Transcribed page contents
━━━━━━

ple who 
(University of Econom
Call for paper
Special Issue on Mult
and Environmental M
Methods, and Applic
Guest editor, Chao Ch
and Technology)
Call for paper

━━━━━━

Reproduce every line of the data exactly as it was written.

ple who 
(University of Econom
Call for paper
Special Issue on Mult
and Environmental M
Methods, and Applic
Guest editor, Chao Ch
and Technology)
Call for paper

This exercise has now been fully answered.